Show HN: Cartwright – Automating detection of geographic and temporal features

BenoitP · on Nov 18, 2022

This is nice!

I believe we are just ripe for a new semantic web cycle. This is what comes after AI has had a long enough summer, right?

> Cartwright can easily detect things like country, day, latitude

Can it do so in a normalized way? It'd be great to have it produce an "official type" like this one:

https://www.wikidata.org/wiki/Q34027

Then one can imagine a graph-based feature augmentation with other datasets, and learn a SPARQL query. Linking the lat-long pair in a real-estate dataset to geographical features[1] might give a hedge to predicting the local price map.

[1] from the SPARQL wikidata examples: https://query.wikidata.org/#%23Museums%20in%20Brittany%0ASEL...

brandonmrose · on Nov 18, 2022

That's actually a great idea.
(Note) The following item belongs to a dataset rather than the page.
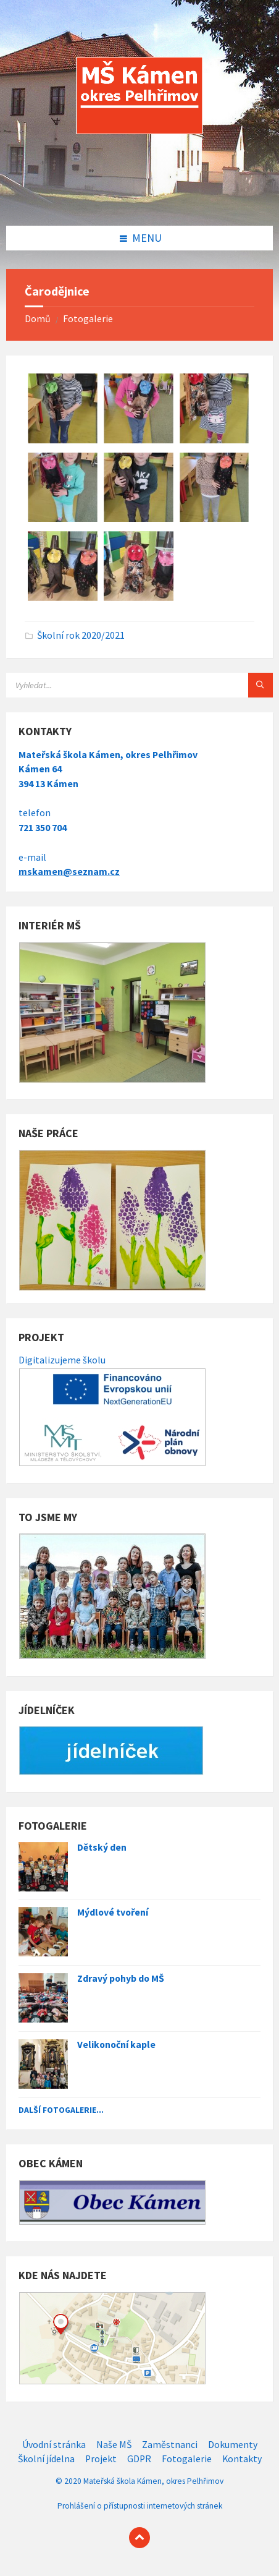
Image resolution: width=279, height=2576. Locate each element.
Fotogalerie (88, 319)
We use schemas for the categories it detects but could tie them to wikidata entries which is far more generalizable. Will look into this!

We're also aiming to explore using large language models to support/improve this.

_jvqe · on Nov 18, 2022

Yay! When they add the datasets for tundra melting and unaccounted methane emissions, deep-learning can finally figure it out with quality datasets :|

https://www.scientificamerican.com/article/melting-tundra-re...

2=1+1 in 2022 :)

Thanks data!

brandonmrose · on Nov 18, 2022

That's definitely the goal! Look at arbitrary datasets and try to understand what's in them. It's particularly important for climate data where aligning different datasets geospatially and temporally can be a challenge.

_jvqe · on Nov 18, 2022

We already know why it happened. No amount of compute can answer the obvious.

Its easy to adapt using basic science :)

No word yet on the offset the nord stream blowout caused, in addition to the tundra melts that occured <air quotes> naturally </air quotes>.

antman · on Nov 18, 2022

Seems to identify very specific types of fields. Are there any other libraries to detect other types of fields in a dataset?

marshHawk4 · on Nov 18, 2022

There are more general ways of doing something like this with LLMs. We are looking into LLMs to improve our results. Cartwright is very specific, but it is easy to add new categories to detect if you have specific categories in mind. See the contribution doc here. https://github.com/jataware/cartwright/blob/main/docs/contri...

melony · on Nov 18, 2022

Do you use the column title as input too?

marshHawk4 · on Nov 18, 2022

Yes the column title is used as well. Not in the same way as the column values, but helps with categorization. We have a list of column titles we are interested in categorizing regardless of the values. We denote the difference of this type of categorization in the results.